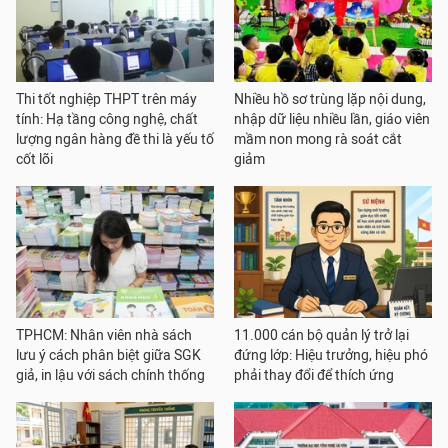
Thi tốt nghiệp THPT trên máy
Nhiều hồ sơ trùng lặp nội dung,
tính: Hạ tầng công nghệ, chất
nhập dữ liệu nhiều lần, giáo viên
lượng ngân hàng đề thi là yếu tố
mầm non mong rà soát cắt
cốt lõi
giảm
TPHCM: Nhân viên nhà sách
11.000 cán bộ quản lý trở lại
lưu ý cách phân biệt giữa SGK
đứng lớp: Hiệu trưởng, hiệu phó
giả, in lậu với sách chính thống
phải thay đổi để thích ứng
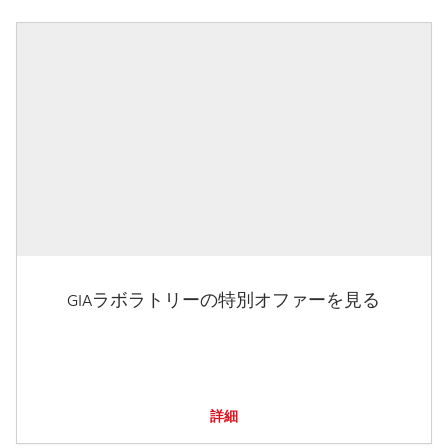
GIAラボラトリーの特別オファーを見る
詳細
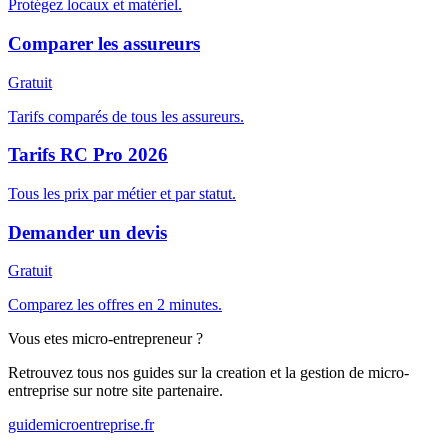
Protégez locaux et matériel.
Comparer les assureurs
Gratuit
Tarifs comparés de tous les assureurs.
Tarifs RC Pro 2026
Tous les prix par métier et par statut.
Demander un devis
Gratuit
Comparez les offres en 2 minutes.
Vous etes micro-entrepreneur ?
Retrouvez tous nos guides sur la creation et la gestion de micro-
entreprise sur notre site partenaire.
guidemicroentreprise.fr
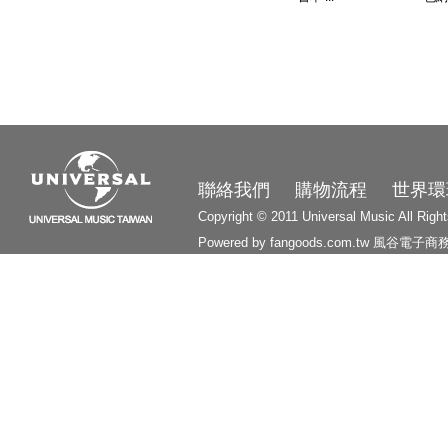
3210
聯絡我們
購物流程
世界環
Copyright © 2011 Universal Music All Righ
Powered by fangoods.com.tw
風谷電子商
1000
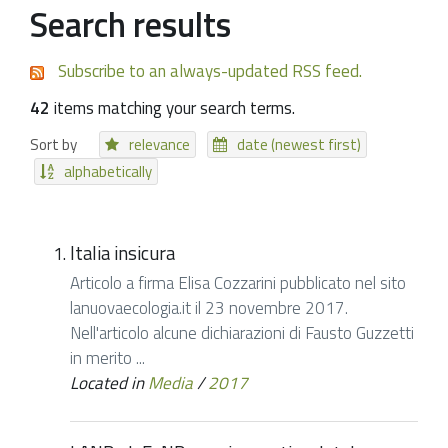
Search results
Subscribe to an always-updated RSS feed.
42
items matching your search terms.
Sort by
relevance
date (newest first)
alphabetically
Italia insicura
Articolo a firma Elisa Cozzarini pubblicato nel sito
lanuovaecologia.it il 23 novembre 2017.
Nell'articolo alcune dichiarazioni di Fausto Guzzetti
in merito ...
Located in
Media
/
2017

# # # #

Please retype the entries above word for word, but only from the line containing "Tous les prix par métier et par statut." through the last line, and without the pictures.

:: EXERCISE SOLUTION ::
Tous les prix par métier et par statut.
Demander un devis
Gratuit
Comparez les offres en 2 minutes.
Vous etes micro-entrepreneur ?
Retrouvez tous nos guides sur la creation et la gestion de micro-
entreprise sur notre site partenaire.
guidemicroentreprise.fr
3210
聯絡我們
購物流程
世界環
Copyright © 2011 Universal Music All Righ
Powered by fangoods.com.tw
風谷電子商
1000
Search results
Subscribe to an always-updated RSS feed.
42
items matching your search terms.
Sort by
relevance
date (newest first)
alphabetically
Italia insicura
Articolo a firma Elisa Cozzarini pubblicato nel sito
lanuovaecologia.it il 23 novembre 2017.
Nell'articolo alcune dichiarazioni di Fausto Guzzetti
in merito ...
Located in
Media
/
2017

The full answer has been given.